Fernando Bonete, lector de 140 libros al año, publica novela: "No duermo, leo y escribo"
Es profesor en la Universidad Antonio de Nebrija y tiene más de 500.000 seguidores en Instagram donde recomienda numerosas lecturas. Ahora llega su propio libro: una historia sobre la hija ilegítima de Lope de Vega
A Fernando Bonete (Albacete, 34 años) el sueño se le escapa entre las páginas de los libros. Ya sea por los que lee -la cifra, según sus recomendaciones en redes sociales, ronda los 140 al año- o por los que escribe. Publica ahora su primera novela,
El bookstagrammer -su cuenta es seguida en Instagram por más de 523.000 personas- lo confiesa porque, como también asegura, ha sido una novela a la que ha tenido que dedicar mucha documentación, ya que apenas se conoce nada de la vida de Marcela Luján.

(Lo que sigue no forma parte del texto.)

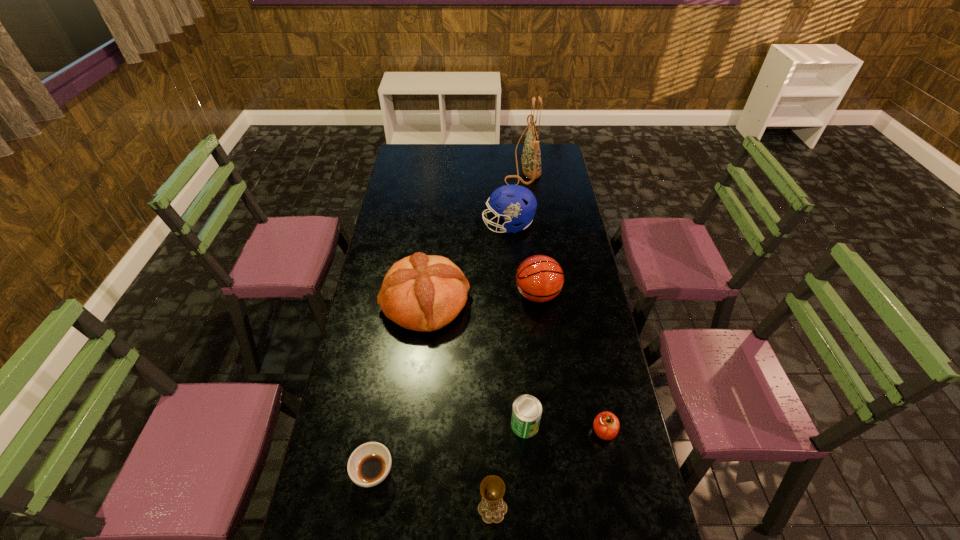 You are a GUI agent. You are given a task and a screenshot of the screen. Output one action in this format:
    pyautogui.click(x=<x>, y=<y>)
    Task: Click on the free point located 0.340m on the back of the sixth tallest object
    Image resolution: width=960 pixels, height=540 pixels.
    Given the screenshot: What is the action you would take?
    pyautogui.click(x=517, y=326)

Identify the location of free location located on the left of the rightmost object. (506, 431).

Image resolution: width=960 pixels, height=540 pixels. I want to click on vacant space located 0.330m on the right of the soup bowl, so click(x=511, y=473).

Find the location of a particular element. Image resolution: width=960 pixels, height=540 pixels. object that is at the far edge is located at coordinates (531, 156).

Find the location of a particular element. bread that is positioned at the left edge is located at coordinates [421, 292].

Image resolution: width=960 pixels, height=540 pixels. Identify the location of soup bowl present at the left edge. (370, 463).

The image size is (960, 540). Identify the location of handbag present at the right edge. [x=531, y=156].

This screenshot has height=540, width=960. Find the location of `basketball present at the right edge`. basketball present at the right edge is located at coordinates (539, 278).

Locate an element on the screen. This screenshot has width=960, height=540. apple located at the right edge is located at coordinates (606, 425).

I want to click on object that is at the far right corner, so click(x=531, y=156). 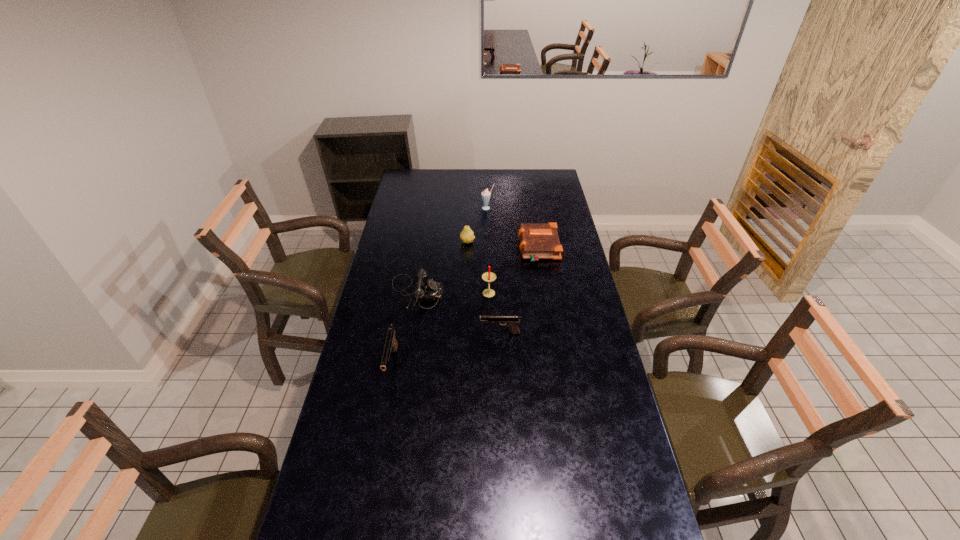 Find the location of a particular element. free spot between the farthest object and the shorter pistol is located at coordinates (493, 271).

I want to click on vacant space in between the shorter pistol and the fifth object from right to left, so click(484, 288).

What are the coordinates of `free spot between the nearest object and the pear` in the screenshot? It's located at (x=430, y=303).

Image resolution: width=960 pixels, height=540 pixels. I want to click on vacant point located between the nearest object and the candle, so click(x=441, y=329).

At what (x,y) coordinates should I click in order to perform the action: click on vacant area that lies between the telephone and the third object from left to right. Please return your answer as a coordinate pair (x, y). This screenshot has width=960, height=540. Looking at the image, I should click on (443, 267).

You are a GUI agent. You are given a task and a screenshot of the screen. Output one action in this format:
    pyautogui.click(x=<x>, y=<y>)
    Task: Click on the free spot between the candle and the pear
    
    Given the screenshot: What is the action you would take?
    pyautogui.click(x=478, y=268)

This screenshot has height=540, width=960. What are the coordinates of `vacant region between the candle and the telephone` in the screenshot? It's located at (453, 294).

Locate which object is the fifth closest to the rightmost object. Please provide its 2D coordinates. Your answer should be formatted as a tuple, i.e. [(x, y)], where the tuple contains the x and y coordinates of a point satisfying the conditions above.

[(512, 322)]

Where is `object that stands as the second closest to the milkshake`? The width and height of the screenshot is (960, 540). object that stands as the second closest to the milkshake is located at coordinates (467, 236).

This screenshot has width=960, height=540. I want to click on free location that satisfies the following two spatial constraints: 1. on the spine side of the shortest object; 2. at the muzzle of the taller pistol, so click(x=558, y=364). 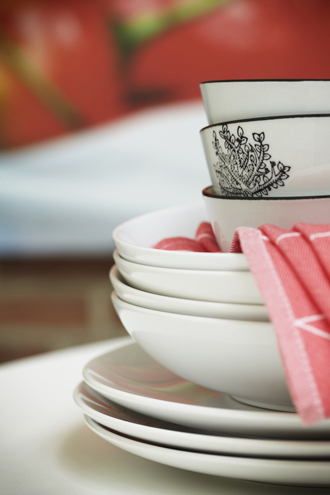 Locate an element on the screen. Image resolution: width=330 pixels, height=495 pixels. dish is located at coordinates (164, 463), (173, 435), (189, 417), (210, 350), (201, 302), (208, 282), (206, 255), (233, 213), (264, 160), (265, 104). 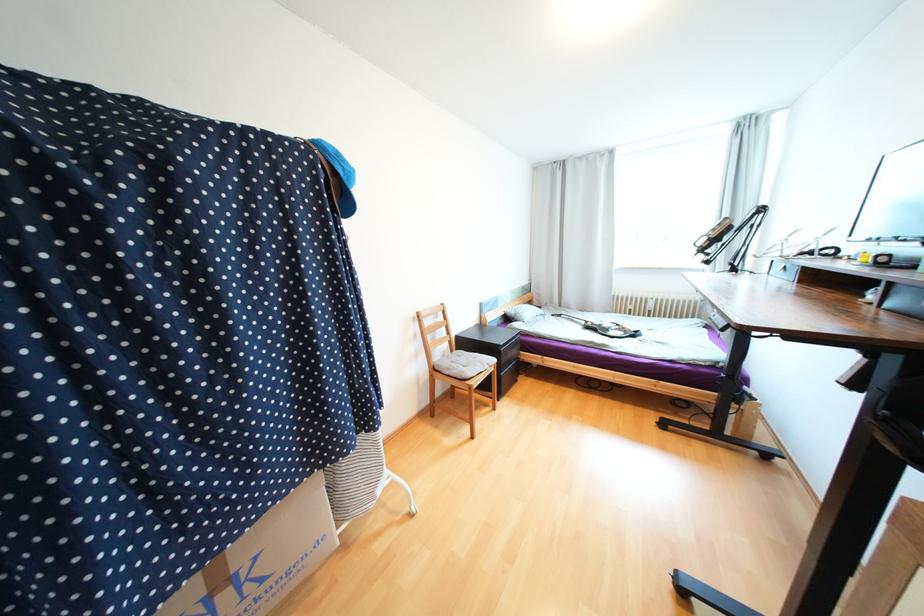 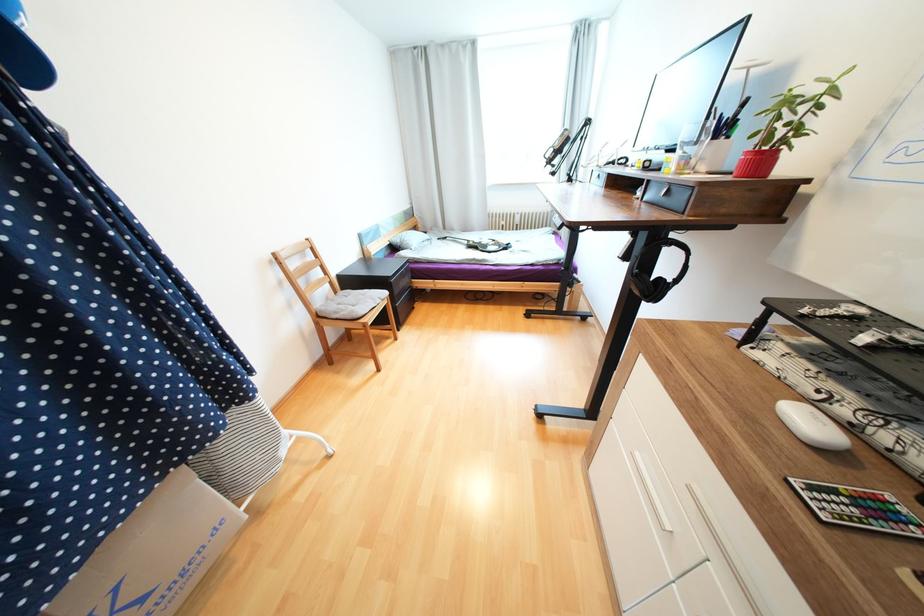 Find the pixel in the second image that matches (x=488, y=363) in the first image.

(379, 300) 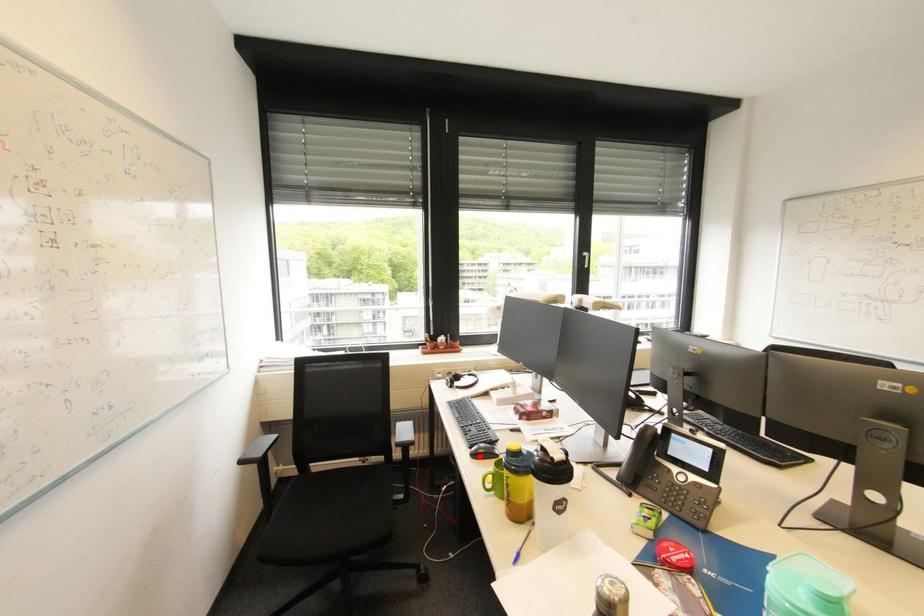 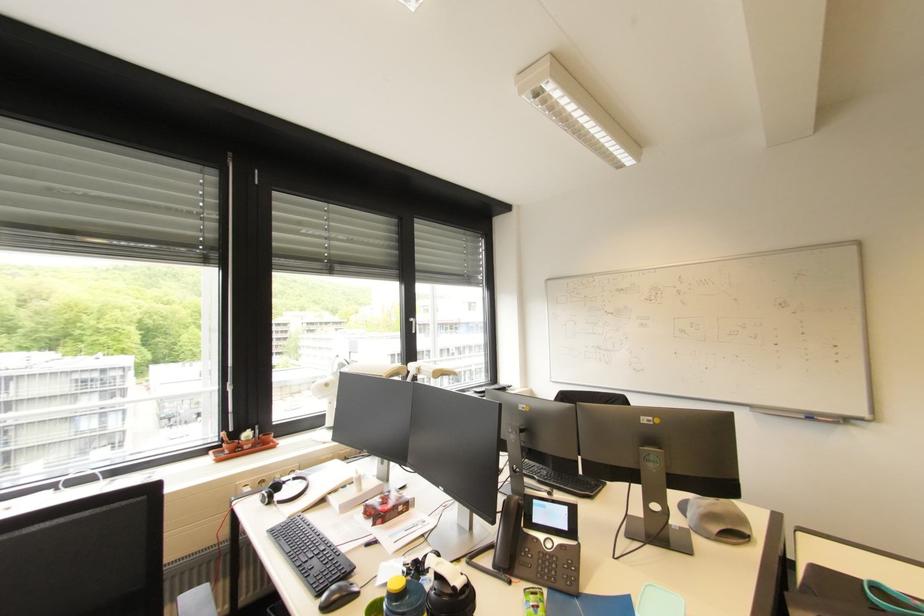 Question: I am providing you with two images of the same scene from different viewpoints. A red point is marked on the first image. Can you still see the location of the red point in image 2?

Choices:
 (A) Yes
 (B) No

Answer: (A) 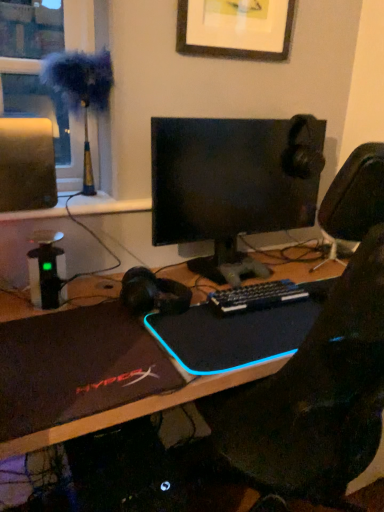 What are the coordinates of `vacant region to the right of black plastic keyboard at center` in the screenshot? It's located at (304, 304). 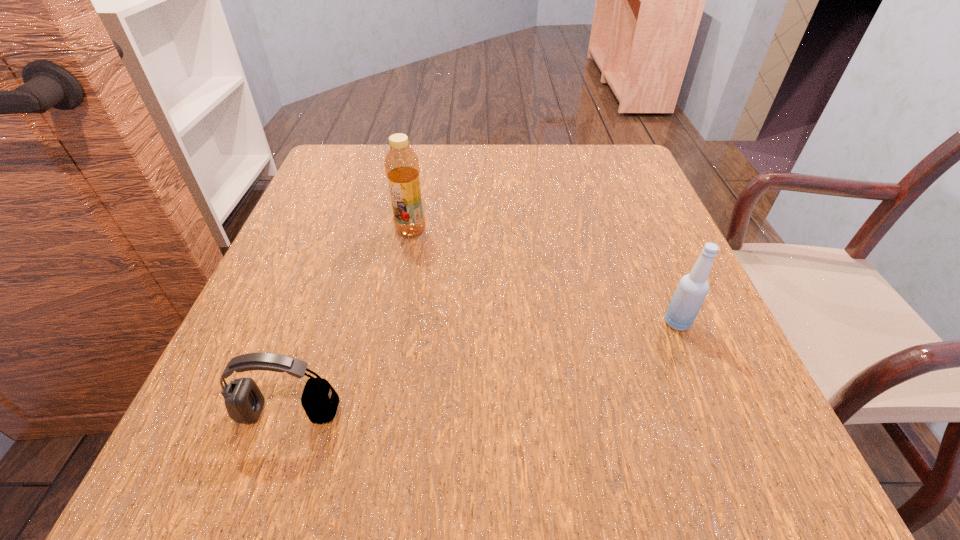 The image size is (960, 540). I want to click on vacant space that satisfies the following two spatial constraints: 1. on the front side of the taller bottle; 2. on the right side of the right bottle, so click(394, 322).

The image size is (960, 540). Find the location of `vacant region that satisfies the following two spatial constraints: 1. on the front side of the tallest object; 2. on the right side of the shorter bottle`. vacant region that satisfies the following two spatial constraints: 1. on the front side of the tallest object; 2. on the right side of the shorter bottle is located at coordinates (394, 322). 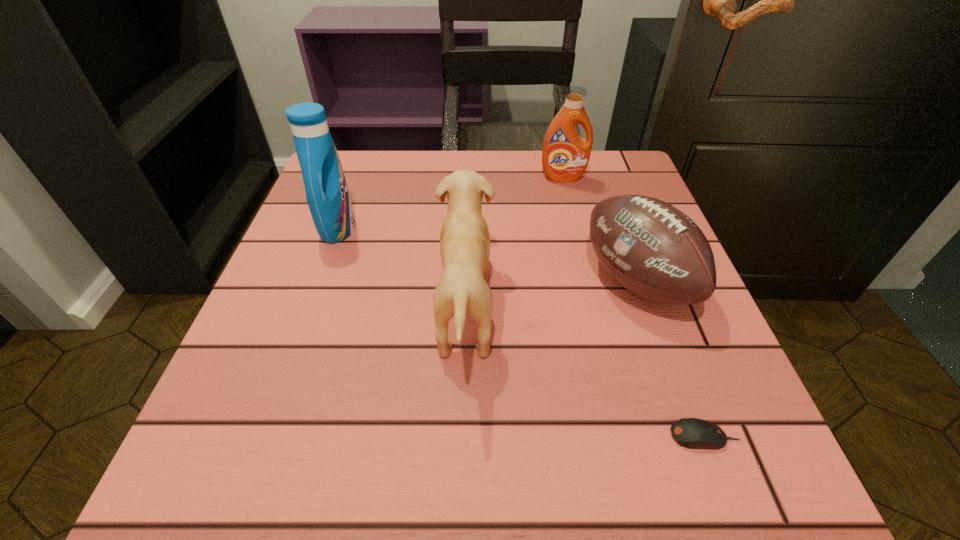 Find the location of `blank space that satisfies the following two spatial constraints: 1. on the front-facing side of the nearer detergent; 2. on the left side of the computer mouse`. blank space that satisfies the following two spatial constraints: 1. on the front-facing side of the nearer detergent; 2. on the left side of the computer mouse is located at coordinates (263, 436).

Locate an element on the screen. The height and width of the screenshot is (540, 960). free region that satisfies the following two spatial constraints: 1. on the left side of the nearest object; 2. on the left side of the fourth object from right to left is located at coordinates (462, 436).

Find the location of a particular element. The height and width of the screenshot is (540, 960). free space that satisfies the following two spatial constraints: 1. on the left side of the fourth object from right to left; 2. on the left side of the computer mouse is located at coordinates (462, 436).

I want to click on free space in the image that satisfies the following two spatial constraints: 1. on the front-facing side of the shortest object; 2. on the right side of the farthest object, so click(x=625, y=436).

The image size is (960, 540). In order to click on free space that satisfies the following two spatial constraints: 1. on the back side of the second shortest object; 2. on the front-facing side of the tallest object in this screenshot , I will do `click(617, 228)`.

This screenshot has width=960, height=540. What are the coordinates of `free space that satisfies the following two spatial constraints: 1. on the front-facing side of the tallest object; 2. on the left side of the nearest object` in the screenshot? It's located at 263,436.

The height and width of the screenshot is (540, 960). Identify the location of free region that satisfies the following two spatial constraints: 1. on the left side of the nearest object; 2. on the left side of the puppy. (462, 436).

Where is `free space that satisfies the following two spatial constraints: 1. on the left side of the second object from left to right; 2. on the left side of the computer mouse`? This screenshot has width=960, height=540. free space that satisfies the following two spatial constraints: 1. on the left side of the second object from left to right; 2. on the left side of the computer mouse is located at coordinates (462, 436). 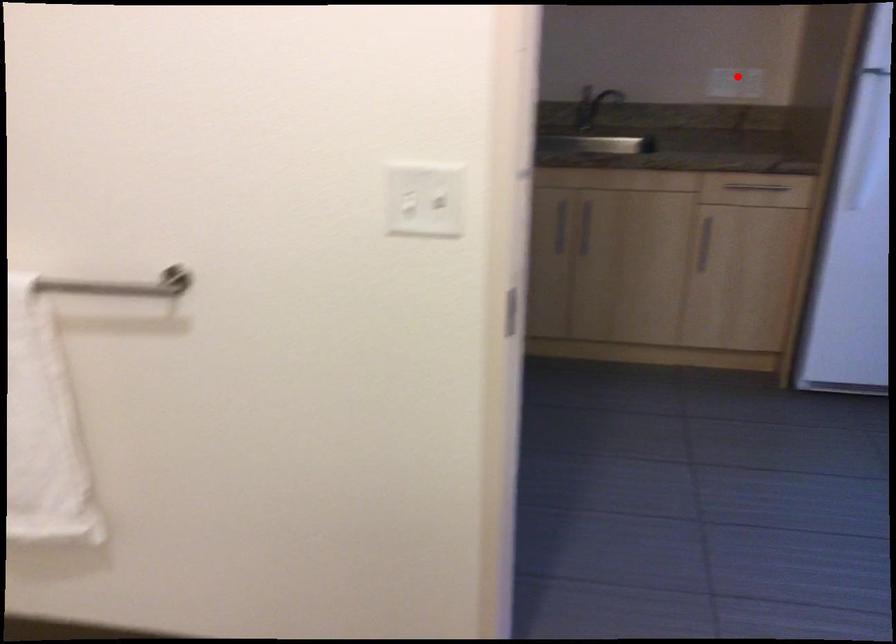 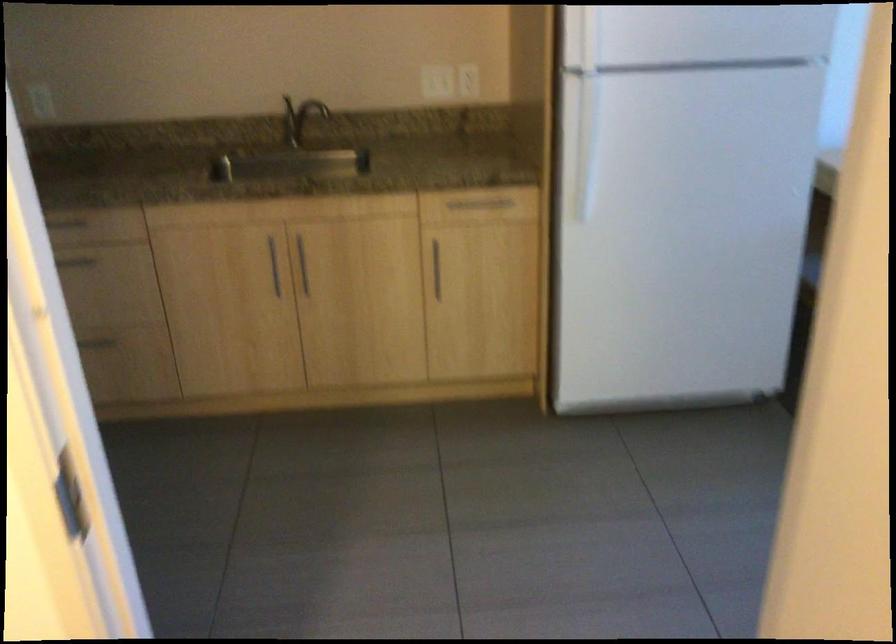 Question: I am providing you with two images of the same scene from different viewpoints. Given a red point in image1, look at the same physical point in image2. Is it:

Fue una de las hijas que tuvo Lope de Vega con la actriz Micaela Luján (el otro fue el vivales Lopito) y, pese a contar con cierto talento literario, acabó metida a monja en el convento de las Trinitarias de Madrid. Su padre tuvo un tanto que ver con esto.
“Yo me encontré con esta mujer y con su obra investigando otras cuestiones de Lope de Vega para otro libro. Yo no sabía de su existencia, pero vi que tenía una obra muy talentosa y pensé que la tenían que conocer más personas. El problema es que apenas se conoce nada porque Lope de Vega la tuvo muy apartada”, sostiene Bonete, quien buceó en sus libros, algunos estudios y, sobre todo, la correspondencia entre el dramaturgo y su gran valedor, el duque de Sessa. Nada que ver con lo que hizo el bardo con Lopito. “Sí, apostó por él, pero le salió mal porque era un vivo de la vida, en realidad, como el padre”, añade.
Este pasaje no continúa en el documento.